_Exercise data_
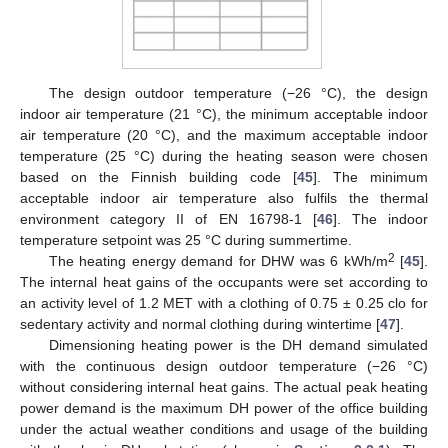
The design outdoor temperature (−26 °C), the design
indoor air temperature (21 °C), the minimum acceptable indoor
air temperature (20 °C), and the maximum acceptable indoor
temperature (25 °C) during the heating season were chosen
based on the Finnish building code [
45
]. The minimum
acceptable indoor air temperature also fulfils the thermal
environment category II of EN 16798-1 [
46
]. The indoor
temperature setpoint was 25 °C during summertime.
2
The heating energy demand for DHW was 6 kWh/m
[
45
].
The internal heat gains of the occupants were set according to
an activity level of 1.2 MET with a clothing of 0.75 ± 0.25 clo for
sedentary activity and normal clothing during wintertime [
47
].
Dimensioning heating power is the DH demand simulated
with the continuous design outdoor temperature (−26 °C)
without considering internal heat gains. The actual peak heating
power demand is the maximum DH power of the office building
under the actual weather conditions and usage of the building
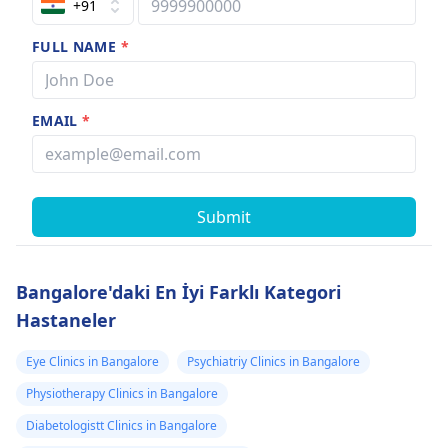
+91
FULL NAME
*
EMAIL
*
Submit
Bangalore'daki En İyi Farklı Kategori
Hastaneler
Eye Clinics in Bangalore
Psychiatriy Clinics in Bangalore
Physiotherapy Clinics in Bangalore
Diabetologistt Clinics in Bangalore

_Assigned task_
A faithful copy of each entry is required, and no picture may be carried into it.

_Reply to the exercise_
The design outdoor temperature (−26 °C), the design
indoor air temperature (21 °C), the minimum acceptable indoor
air temperature (20 °C), and the maximum acceptable indoor
temperature (25 °C) during the heating season were chosen
based on the Finnish building code [
45
]. The minimum
acceptable indoor air temperature also fulfils the thermal
environment category II of EN 16798-1 [
46
]. The indoor
temperature setpoint was 25 °C during summertime.
2
The heating energy demand for DHW was 6 kWh/m
[
45
].
The internal heat gains of the occupants were set according to
an activity level of 1.2 MET with a clothing of 0.75 ± 0.25 clo for
sedentary activity and normal clothing during wintertime [
47
].
Dimensioning heating power is the DH demand simulated
with the continuous design outdoor temperature (−26 °C)
without considering internal heat gains. The actual peak heating
power demand is the maximum DH power of the office building
under the actual weather conditions and usage of the building
+91
FULL NAME
*
EMAIL
*
Submit
Bangalore'daki En İyi Farklı Kategori
Hastaneler
Eye Clinics in Bangalore
Psychiatriy Clinics in Bangalore
Physiotherapy Clinics in Bangalore
Diabetologistt Clinics in Bangalore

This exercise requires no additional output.